The columns mix factual material on marriages, divorces, and arrests, obtained from official records with more speculative gossip stories, rumors, and innuendo about romantic relationships, affairs, and purported personal problems.
Gossip columnists have a reciprocal relationship with the celebrities whose private lives are splashed about in the gossip column's pages. Of course, some gossip columnists can engage in borderline defamatory conduct, spreading innuendo about alleged immoral or illegal conduct that can injure celebrities' reputations. Yet at the same time, gossip columnists are also an important part of the "Star System" publicity machine that turns movie actors and musicians into celebrities and superstars that are the objects of the public's obsessive attention and interest. The publicity agents of celebrities often provide or "leak" information or rumors to gossip columnists to publicize the celebrity or their projects, or to counteract "bad press" that has recently surfaced about their conduct.
Celebrities or public figures whose private lives are revealed in gossip columns who believe that their reputation has been defamed – that is, exposed to hatred, contempt, ridicule, or pecuniary loss - can sue for libel. A gossip columnist cannot defend themselves from a libel claim by arguing that they merely repeated, but did not originate the defamating rumor or claim; instead, the columnist has to prove that the allegedly defaming statement was truthful, or that it was based on a reasonably reliable source.
In the mid1960s, Supreme Court rulings in the US made it harder for the media to be sued for libel. The court ruled that libel only occurred in cases where a publication prints falsehoods about a celebrity with “reckless disregard” for the truth. A celebrity suing a newspaper for libel must now prove that the paper published the falsehood with actual malice or with deliberate knowledge that the statement was both incorrect and defamatory.
Moreover, the court ruled that only factual misrepresentation is libel, not expression of opinion. Thus if a gossip columnist writes that they “...think that Celebrity X is an idiot,” the columnist does not face a risk of being sued for libel. On the other hand, if the columnist invents an allegation that “...Celebrity X is a wife beater,” with no supporting source or evidence, the celebrity can sue for libel on the grounds that their reputation was defamed.
Well-timed "leaks" about a star's purported romantic adventures helped the studios to create and sustain the public's interest in the studios' star actors. As well, the movie studios' publicity agents acted as unnamed "well-informed inside sources" who provided misinformation and rumors to counteract whispers about celebrity secrets, such as homosexuality or an out-of-wedlock child, that could have severely damaged not only the reputation of the movie star in question, but the movie star's box office viability.

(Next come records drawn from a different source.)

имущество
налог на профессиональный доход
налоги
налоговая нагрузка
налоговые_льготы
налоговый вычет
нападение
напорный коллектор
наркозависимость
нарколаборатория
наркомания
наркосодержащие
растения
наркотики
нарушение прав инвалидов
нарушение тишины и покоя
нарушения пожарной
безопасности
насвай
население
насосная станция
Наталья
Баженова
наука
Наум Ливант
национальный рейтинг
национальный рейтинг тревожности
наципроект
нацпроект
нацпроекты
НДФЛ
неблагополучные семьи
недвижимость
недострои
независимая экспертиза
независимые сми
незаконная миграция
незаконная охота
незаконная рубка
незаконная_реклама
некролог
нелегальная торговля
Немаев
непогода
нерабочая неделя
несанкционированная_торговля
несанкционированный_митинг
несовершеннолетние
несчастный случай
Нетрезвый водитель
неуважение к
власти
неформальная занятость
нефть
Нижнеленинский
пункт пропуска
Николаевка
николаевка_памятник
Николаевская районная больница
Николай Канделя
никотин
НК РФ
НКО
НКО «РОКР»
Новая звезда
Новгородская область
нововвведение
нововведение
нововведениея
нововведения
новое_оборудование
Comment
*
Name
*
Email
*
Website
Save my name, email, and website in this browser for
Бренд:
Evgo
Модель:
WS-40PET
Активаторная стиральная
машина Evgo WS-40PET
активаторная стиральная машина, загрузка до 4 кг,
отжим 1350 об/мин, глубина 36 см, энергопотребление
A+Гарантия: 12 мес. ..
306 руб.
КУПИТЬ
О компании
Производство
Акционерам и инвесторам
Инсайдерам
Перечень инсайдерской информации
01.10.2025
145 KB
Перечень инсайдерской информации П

Having fallen into ill-repute after the heyday of Hopper and Parsons, gossip columnists saw a comeback in the 1980s. Today, many reputable magazines such as Time which would once have considered the idea of hiring gossip columnists to pen articles to have been beneath their stature, have sections titled "People" or "Entertainment". These mainstream gossip columns provide a light, chatty glimpse into the private lives and misadventures of the rich and famous. On the lower end of the journalism spectrum, there are entire publications that deal primarily in gossip, rumor, and innuendo about celebrities, such as tabloids and celebrity 'tell-all' magazines.